Mycobacterium tuberculosis (M. tb)-specific T_SCM display early memory tissue homing and cytotoxic profiles. Expression of chemokine receptors and cytotoxic molecules was measured in remotely M. tb-infected (QFT⁺) adults (n = 28) when at least 20 events were detected in each tetramer⁺ memory subset. (A) Box and whiskers plots depicting the proportion of chemokine receptors expression of M. tb-specific T_SCM (n = 15, light blue), T_CM (n = 27, magenta), and T_EFF (n = 23, purple) CD4⁺ T cells. p-Values were calculated using Wilcoxon signed-rank test and corrected for multiple comparison using the Benjamini–Hochberg method with a false discovery rate (FDR) of 0.05. Adjusted p-values <0.05 were considered significant. (B) Pie chart showing the median proportions (slices) of M. tb-specific T_SCM (n = 15), T_CM (n = 27), and T_EFF (n = 23) CD4⁺ T cells co-expression of CD95, CCR4, CCR5, CCR6, and/or CXCR3, denoted by arcs. p-Values were calculated using non-parametric permutation test comparing the overall distribution between pies. (C) Box and whiskers plots depicting the proportion of grnA, grnB, grnK, granulysin, and perforin expression in M. tb-specific T_SCM (n = 5, light blue), T_CM (n = 19, magenta), and T_EFF (n = 17, purple) CD4⁺ T cells. p-Values were calculated using Mann–Whitney test and corrected for multiple comparison using the Benjamini–Hochberg method with an FDR of 0.05. Adjusted p-values <0.05 were considered significant. (D) Pie chart showing the median proportions (slices) of M. tb-specific T_SCM (n = 5), T_CM (n = 19), and T_EFF (n = 17) CD4⁺ T cells co-expression of grnA, grnB, grnK, granulysin, and/or perforin, denoted by arcs. p-Values were calculated using non-parametric permutation test comparing the overall distribution between pies.

Figure 5

Mycobacterium tuberculosis (M. tb)-specific T_SCM express Th1 cytokines.
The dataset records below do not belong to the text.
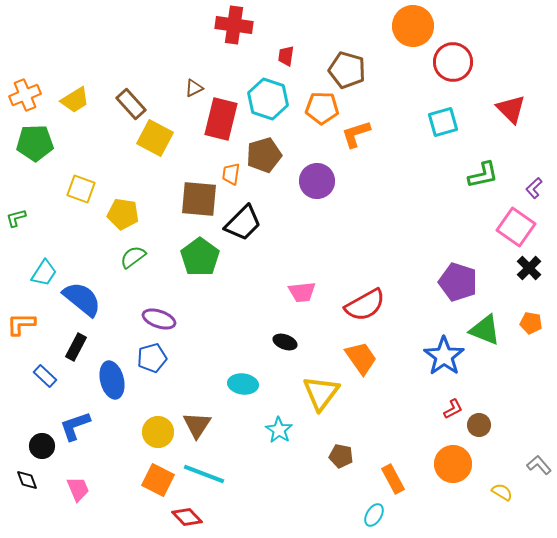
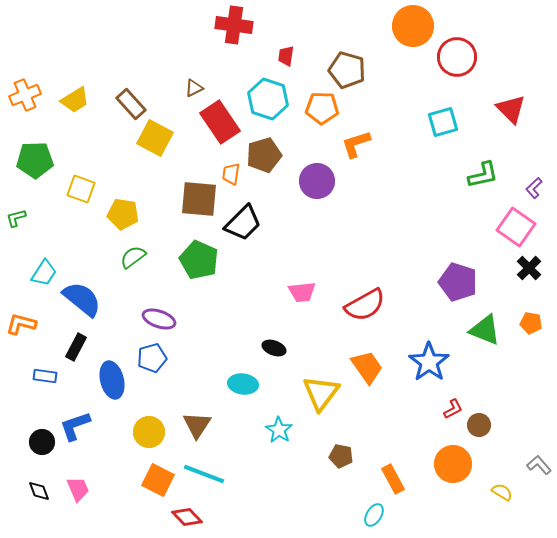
red circle at (453, 62): moved 4 px right, 5 px up
red rectangle at (221, 119): moved 1 px left, 3 px down; rotated 48 degrees counterclockwise
orange L-shape at (356, 134): moved 10 px down
green pentagon at (35, 143): moved 17 px down
green pentagon at (200, 257): moved 1 px left, 3 px down; rotated 12 degrees counterclockwise
orange L-shape at (21, 324): rotated 16 degrees clockwise
black ellipse at (285, 342): moved 11 px left, 6 px down
blue star at (444, 356): moved 15 px left, 6 px down
orange trapezoid at (361, 358): moved 6 px right, 9 px down
blue rectangle at (45, 376): rotated 35 degrees counterclockwise
yellow circle at (158, 432): moved 9 px left
black circle at (42, 446): moved 4 px up
black diamond at (27, 480): moved 12 px right, 11 px down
Fresh whole blood from remotely M. tb-infected (QFT⁺) adults (n = 13) was left unstimulated (gray) or stimulated with peptide pools spanning M. tb antigens, Ag85B (green), ESAT-6 (orange), or CFP-10 (purple), or whole bacillus Calmette–Guerin (red) for 12 h. Box and whisker plots depict frequencies of CD4⁺ T_SCM (RA⁺ R7⁺) T cells expressing IFN-γ (A), TNF-α (B), or IL-2⁺ (C). p-Values were calculated using the Wilcoxon matched pairs test, and p-values <0.0125 were considered significant (corrected for multiple testing using the Bonferroni method).

Figure 6

Bacillus Calmette–Guerin (BCG)-specific T_SCM are associated with long-term CD4⁺ T cell proliferation after vaccination. Whole blood from 1-year-old infants (n = 23) was stimulated with BCG for 12 h to measure the frequencies of cytokine-producing T_SCM (CD45RA⁺, CCR7⁺), T_CM (CD45RA⁻, CCR7⁺), and T_EFF (CD45RA⁻, CCR7⁻). In parallel, whole blood was stimulated with BCG for 7 days, and the frequency of proliferating CD4⁺ cells was assessed by upregulation of Ki-67. Correlations between the frequencies of BCG-specific CD4⁺ memory T cell subsets and those of proliferating CD4⁺ T cells were calculated by Spearman test 10 months postvaccination.